Home India News Gandhian on the road, Maoist in the jungle: Arundhati Roy’s message to...

Gandhian on the road, Maoist in the jungle: Arundhati Roy’s message to Harvard

By TwoCircles.net special correspondent

Cambridge, Massachusetts: Speaking to a packed house in Piper Auditorium of Harvard University, famous Indian author Arundhati Roy talked about India, development, and resistance on a lecture titled “Can We Leave the Bauxite in the Mountain? Field Notes on Democracy.”

Saying that “nationalism” and “development” are the two terms that are used to keep a population in check, in India it has become a shared burden by the Congress and the BJP (Bhartiya Janta Party). The BJP representing the nationalism and the Congress representing the development of India have dominated the Indian political landscape. Progress and development is always at the cost of the common people and for the benefit of the elites who Ms. Roy said are like “sky citizens” seceded from their own country and believe that natural resources are theirs for the taking.



Talking to a diverse group of audience, she talked in details about India’s modern history starting with India’s opening of two locks- a physical lock of Babri Masjid and a symbolic opening of lock on India’s market. Both have led to disastrous consequences for India. One has led to a party with fascist ideology becoming a force in India’s political scene and second is responsible for the whole sale loot of India’s natural resources.

She talked about how Muslims have been killed in post-Babri riots and in Gujarat genocide of 2002. Arundhati Roy also talked about how draconian laws like POTA have been used to keep Muslim youths under detention and without bail. She also mentioned encounters which are summary executions have been used by Indian police to kill thousands including Muslims.

Roy who has come under severe criticism for her long write up “Walking with the Comrades” published recently in the Outlook magazine defended those who are resisting mining companies trying tor rob them of their land and resources. She criticized state administration for acting as an imperialist within their own country. She said you can be a non-violent Gandhian only when there is an audience to see your passive resistance, those who are starving can not go on hunger strike and those with no money to purchase can’t burn any foreign goods. You can be a Gandhian on the road but to survive in the Jungle you have to be a Maoist, she argued.

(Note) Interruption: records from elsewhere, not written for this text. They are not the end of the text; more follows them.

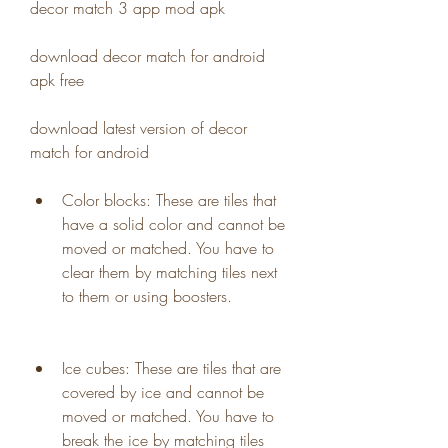
decor match 3 app mod apk
download decor match for android 
apk free 
download latest version of decor 
match for android 
Color blocks: These are tiles that 
have a solid color and cannot be 
moved or matched. You have to 
clear them by matching tiles next 
to them or using boosters.
Ice cubes: These are tiles that are 
covered by ice and cannot be 
moved or matched. You have to 
break the ice by matching tiles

In an answer to TwoCircles.net question, she said she is not advocating that armed struggle is the answer rather local condition should determine what is the best way of resistance for that battle.

Her lecture was part of Harvard University’s “Science & Democracy Lecture Series 2010”

Arundhati Roy is visiting the United States after a gap of four years. Tomorrow she will appear at Massachusettes Institute of Technology (MIT) along with Noam Chomsky at a program titled “Democracy’s Endgame.”